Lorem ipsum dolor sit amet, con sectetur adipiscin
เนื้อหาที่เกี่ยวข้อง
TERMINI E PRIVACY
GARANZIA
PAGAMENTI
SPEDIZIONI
****
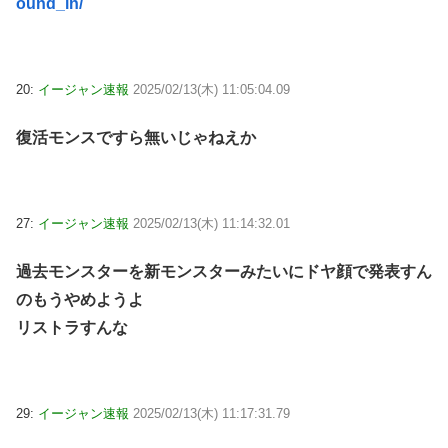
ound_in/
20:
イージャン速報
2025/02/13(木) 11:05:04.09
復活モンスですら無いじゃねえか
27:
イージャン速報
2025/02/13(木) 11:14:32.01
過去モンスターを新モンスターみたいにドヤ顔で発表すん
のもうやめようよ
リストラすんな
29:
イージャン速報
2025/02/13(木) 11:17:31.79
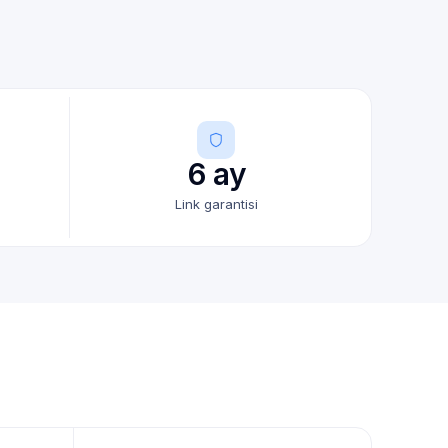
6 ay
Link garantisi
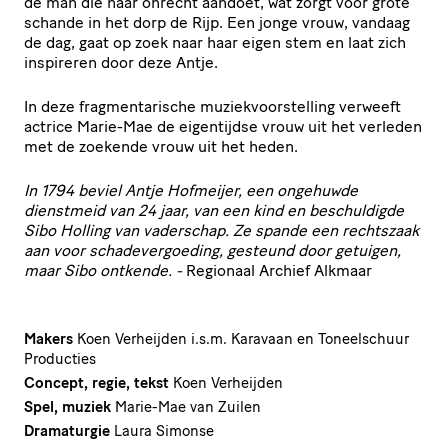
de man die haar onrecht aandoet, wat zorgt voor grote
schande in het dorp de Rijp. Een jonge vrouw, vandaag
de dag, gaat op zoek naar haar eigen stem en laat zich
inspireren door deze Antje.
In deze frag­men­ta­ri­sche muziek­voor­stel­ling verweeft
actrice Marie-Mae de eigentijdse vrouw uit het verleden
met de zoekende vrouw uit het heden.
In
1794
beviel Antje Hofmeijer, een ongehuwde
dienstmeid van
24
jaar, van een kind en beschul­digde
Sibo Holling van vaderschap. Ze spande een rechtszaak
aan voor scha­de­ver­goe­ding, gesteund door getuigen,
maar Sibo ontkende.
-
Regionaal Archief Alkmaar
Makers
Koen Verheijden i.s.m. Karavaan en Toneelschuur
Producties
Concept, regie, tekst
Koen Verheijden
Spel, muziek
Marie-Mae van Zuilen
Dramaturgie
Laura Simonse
****
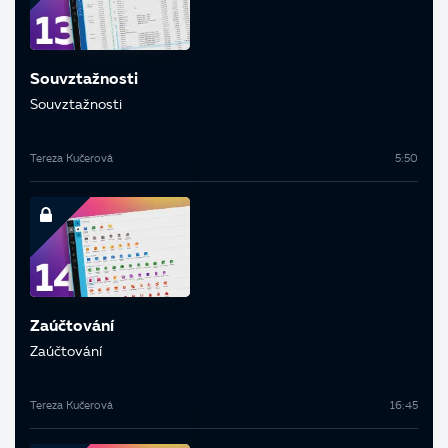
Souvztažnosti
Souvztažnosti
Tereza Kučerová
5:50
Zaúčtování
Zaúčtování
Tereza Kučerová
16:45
****
**About this task:**
I need every line from the material that contains the word "muziek".

**Answer for this exercise:**
In deze frag­men­ta­ri­sche muziek­voor­stel­ling verweeft
Spel, muziek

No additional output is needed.